* Assignment: Each line of the listing below must be set down exactly.

* Material shown:

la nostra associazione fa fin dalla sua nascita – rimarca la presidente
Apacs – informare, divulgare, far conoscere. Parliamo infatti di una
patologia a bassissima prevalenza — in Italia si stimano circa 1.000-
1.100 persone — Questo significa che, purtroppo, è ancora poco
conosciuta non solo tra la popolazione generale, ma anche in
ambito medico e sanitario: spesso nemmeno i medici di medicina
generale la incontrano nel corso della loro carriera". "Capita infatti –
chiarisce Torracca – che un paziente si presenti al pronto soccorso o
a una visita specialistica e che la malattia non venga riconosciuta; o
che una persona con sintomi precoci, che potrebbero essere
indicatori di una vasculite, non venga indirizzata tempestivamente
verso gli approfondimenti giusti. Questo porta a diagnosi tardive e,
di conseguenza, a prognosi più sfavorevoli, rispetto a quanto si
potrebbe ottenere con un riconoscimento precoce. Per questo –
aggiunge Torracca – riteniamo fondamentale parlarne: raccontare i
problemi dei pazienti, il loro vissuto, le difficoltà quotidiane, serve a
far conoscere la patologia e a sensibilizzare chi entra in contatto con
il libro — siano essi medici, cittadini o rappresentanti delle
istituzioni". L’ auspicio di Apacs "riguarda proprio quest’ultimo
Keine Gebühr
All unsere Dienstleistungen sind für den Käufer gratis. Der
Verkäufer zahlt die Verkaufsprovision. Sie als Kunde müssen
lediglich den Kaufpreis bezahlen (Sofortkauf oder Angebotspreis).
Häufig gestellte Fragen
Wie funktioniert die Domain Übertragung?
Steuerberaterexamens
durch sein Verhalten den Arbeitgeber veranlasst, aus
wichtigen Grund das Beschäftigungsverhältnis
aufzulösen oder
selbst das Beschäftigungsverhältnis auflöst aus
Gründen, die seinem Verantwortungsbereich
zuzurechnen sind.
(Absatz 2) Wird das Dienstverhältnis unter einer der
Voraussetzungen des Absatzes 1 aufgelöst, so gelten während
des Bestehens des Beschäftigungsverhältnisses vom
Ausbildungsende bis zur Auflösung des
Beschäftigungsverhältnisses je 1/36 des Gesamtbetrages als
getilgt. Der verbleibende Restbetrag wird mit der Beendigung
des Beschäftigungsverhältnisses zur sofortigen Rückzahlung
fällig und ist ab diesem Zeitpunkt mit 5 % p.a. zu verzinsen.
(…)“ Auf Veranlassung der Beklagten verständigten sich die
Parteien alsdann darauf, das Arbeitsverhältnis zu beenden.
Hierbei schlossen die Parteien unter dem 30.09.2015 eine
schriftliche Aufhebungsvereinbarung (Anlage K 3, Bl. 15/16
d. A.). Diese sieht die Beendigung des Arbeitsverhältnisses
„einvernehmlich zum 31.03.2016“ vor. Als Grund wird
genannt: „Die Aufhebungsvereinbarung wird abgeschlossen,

* Solution to this problem:
la nostra associazione fa fin dalla sua nascita – rimarca la presidente
Apacs – informare, divulgare, far conoscere. Parliamo infatti di una
patologia a bassissima prevalenza — in Italia si stimano circa 1.000-
1.100 persone — Questo significa che, purtroppo, è ancora poco
conosciuta non solo tra la popolazione generale, ma anche in
ambito medico e sanitario: spesso nemmeno i medici di medicina
generale la incontrano nel corso della loro carriera". "Capita infatti –
chiarisce Torracca – che un paziente si presenti al pronto soccorso o
a una visita specialistica e che la malattia non venga riconosciuta; o
che una persona con sintomi precoci, che potrebbero essere
indicatori di una vasculite, non venga indirizzata tempestivamente
verso gli approfondimenti giusti. Questo porta a diagnosi tardive e,
di conseguenza, a prognosi più sfavorevoli, rispetto a quanto si
potrebbe ottenere con un riconoscimento precoce. Per questo –
aggiunge Torracca – riteniamo fondamentale parlarne: raccontare i
problemi dei pazienti, il loro vissuto, le difficoltà quotidiane, serve a
far conoscere la patologia e a sensibilizzare chi entra in contatto con
il libro — siano essi medici, cittadini o rappresentanti delle
istituzioni". L’ auspicio di Apacs "riguarda proprio quest’ultimo
Keine Gebühr
All unsere Dienstleistungen sind für den Käufer gratis. Der
Verkäufer zahlt die Verkaufsprovision. Sie als Kunde müssen
lediglich den Kaufpreis bezahlen (Sofortkauf oder Angebotspreis).
Häufig gestellte Fragen
Wie funktioniert die Domain Übertragung?
Steuerberaterexamens
durch sein Verhalten den Arbeitgeber veranlasst, aus
wichtigen Grund das Beschäftigungsverhältnis
aufzulösen oder
selbst das Beschäftigungsverhältnis auflöst aus
Gründen, die seinem Verantwortungsbereich
zuzurechnen sind.
(Absatz 2) Wird das Dienstverhältnis unter einer der
Voraussetzungen des Absatzes 1 aufgelöst, so gelten während
des Bestehens des Beschäftigungsverhältnisses vom
Ausbildungsende bis zur Auflösung des
Beschäftigungsverhältnisses je 1/36 des Gesamtbetrages als
getilgt. Der verbleibende Restbetrag wird mit der Beendigung
des Beschäftigungsverhältnisses zur sofortigen Rückzahlung
fällig und ist ab diesem Zeitpunkt mit 5 % p.a. zu verzinsen.
(…)“ Auf Veranlassung der Beklagten verständigten sich die
Parteien alsdann darauf, das Arbeitsverhältnis zu beenden.
Hierbei schlossen die Parteien unter dem 30.09.2015 eine
schriftliche Aufhebungsvereinbarung (Anlage K 3, Bl. 15/16
d. A.). Diese sieht die Beendigung des Arbeitsverhältnisses
„einvernehmlich zum 31.03.2016“ vor. Als Grund wird
genannt: „Die Aufhebungsvereinbarung wird abgeschlossen,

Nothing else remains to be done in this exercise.